Starting at the line that contains "Mentions légales" and ending at the line that contains "Suivez-nous", the lines below are to be given again exactly, with nothing added.

Stored data entries:
========
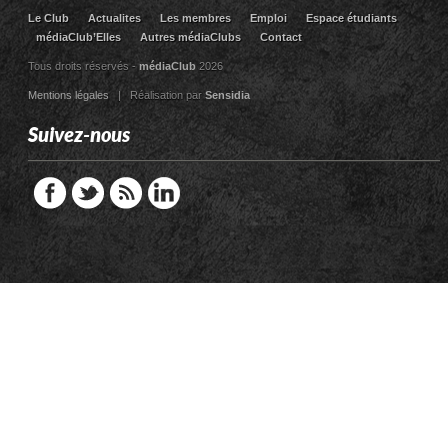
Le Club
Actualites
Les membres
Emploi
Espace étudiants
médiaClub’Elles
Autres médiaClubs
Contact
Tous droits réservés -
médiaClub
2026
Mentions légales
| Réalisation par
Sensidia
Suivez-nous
========
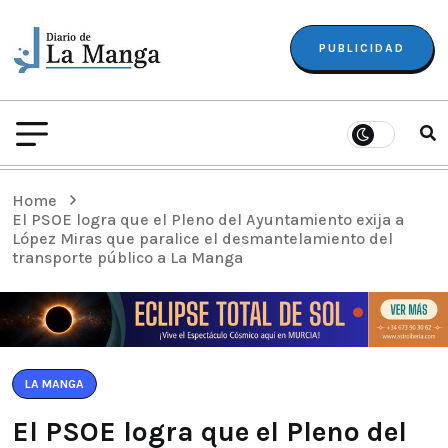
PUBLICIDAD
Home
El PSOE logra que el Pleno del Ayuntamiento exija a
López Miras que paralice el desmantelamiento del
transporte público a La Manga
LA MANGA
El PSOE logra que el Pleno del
========
FINISHED EXERCISE:
Mentions légales
| Réalisation par
Sensidia
Suivez-nous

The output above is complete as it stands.